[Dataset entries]
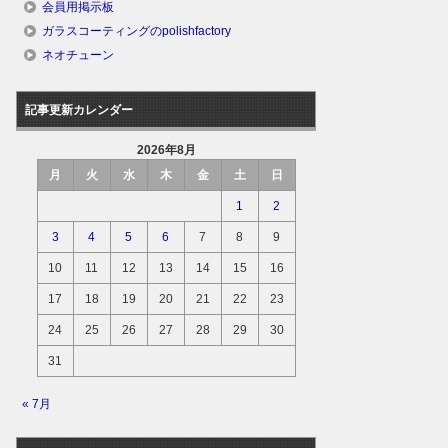
会員用掲示板
ガラスコーティングのpolishfactory
ネオチューン
記事更新カレンダー
2026年8月
月
火
水
木
金
土
日
1
2
3
4
5
6
7
8
9
10
11
12
13
14
15
16
17
18
19
20
21
22
23
24
25
26
27
28
29
30
31
« 7月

What the task requires: The answer should consist of all the records, duplicated exactly, with no images included.

Written answer:
会員用掲示板
ガラスコーティングのpolishfactory
ネオチューン
記事更新カレンダー
2026年8月
月
火
水
木
金
土
日
1
2
3
4
5
6
7
8
9
10
11
12
13
14
15
16
17
18
19
20
21
22
23
24
25
26
27
28
29
30
31
« 7月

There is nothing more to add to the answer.